EXERCISE DIRECTIONS » In your copy, drop the images and return each record exactly as it stands.

[Extracted page text data]

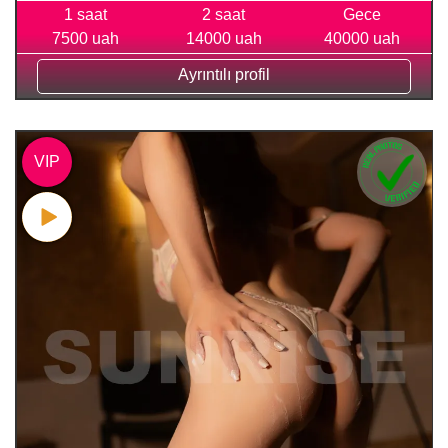
1 saat
2 saat
Gece
7500 uah
14000 uah
40000 uah
Ayrıntılı profil
VIP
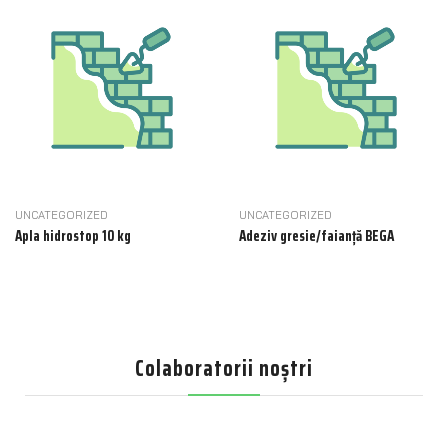
UNCATEGORIZED
UNCATEGORIZED
Apla hidrostop 10 kg
Adeziv gresie/faianță BEGA
Colaboratorii noștri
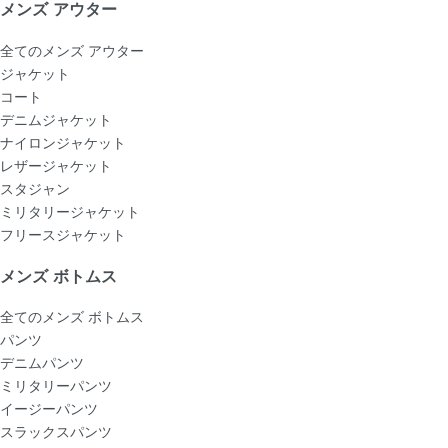
メンズ アウター
全てのメンズ アウター
ジャケット
コート
デニムジャケット
ナイロンジャケット
レザージャケット
スタジャン
ミリタリージャケット
フリースジャケット
メンズ ボトムス
全てのメンズ ボトムス
パンツ
デニムパンツ
ミリタリーパンツ
イージーパンツ
スラックスパンツ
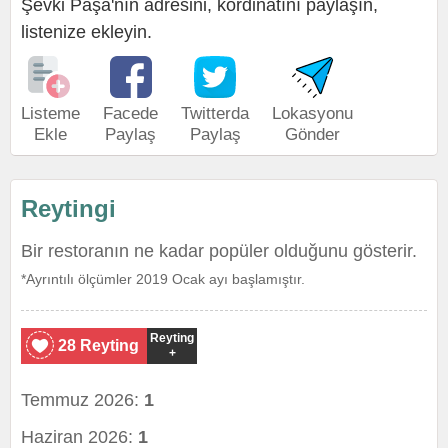
Şevki Paşa'nın adresini, kordinatını paylaşın,
listenize ekleyin.
Listeme
Facede
Twitterda
Lokasyonu
Ekle
Paylaş
Paylaş
Gönder
Reytingi
Bir restoranın ne kadar popüler olduğunu gösterir.
*Ayrıntılı ölçümler 2019 Ocak ayı başlamıştır.
Reyting
28 Reyting
+
Temmuz 2026:
1
Haziran 2026:
1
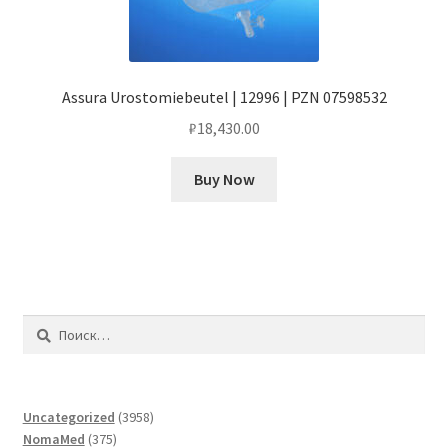
Assura Urostomiebeutel | 12996 | PZN 07598532
₽
18,430.00
Buy Now
Найти:
3958
Uncategorized
3958
375
товаров
NomaMed
375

ANSWER TO THIS TASK »
1 saat
2 saat
Gece
7500 uah
14000 uah
40000 uah
Ayrıntılı profil
VIP
UNCATEGORIZED
UNCATEGORIZED
Apla hidrostop 10 kg
Adeziv gresie/faianță BEGA
Colaboratorii noștri
メンズ アウター
全てのメンズ アウター
ジャケット
コート
デニムジャケット
ナイロンジャケット
レザージャケット
スタジャン
ミリタリージャケット
フリースジャケット
メンズ ボトムス
全てのメンズ ボトムス
パンツ
デニムパンツ
ミリタリーパンツ
イージーパンツ
スラックスパンツ
Şevki Paşa'nın adresini, kordinatını paylaşın,
listenize ekleyin.
Listeme
Facede
Twitterda
Lokasyonu
Ekle
Paylaş
Paylaş
Gönder
Reytingi
Bir restoranın ne kadar popüler olduğunu gösterir.
*Ayrıntılı ölçümler 2019 Ocak ayı başlamıştır.
Reyting
28 Reyting
+
Temmuz 2026:
1
Haziran 2026:
1
Assura Urostomiebeutel | 12996 | PZN 07598532
₽
18,430.00
Buy Now
Найти:
3958
Uncategorized
3958
375
товаров
NomaMed
375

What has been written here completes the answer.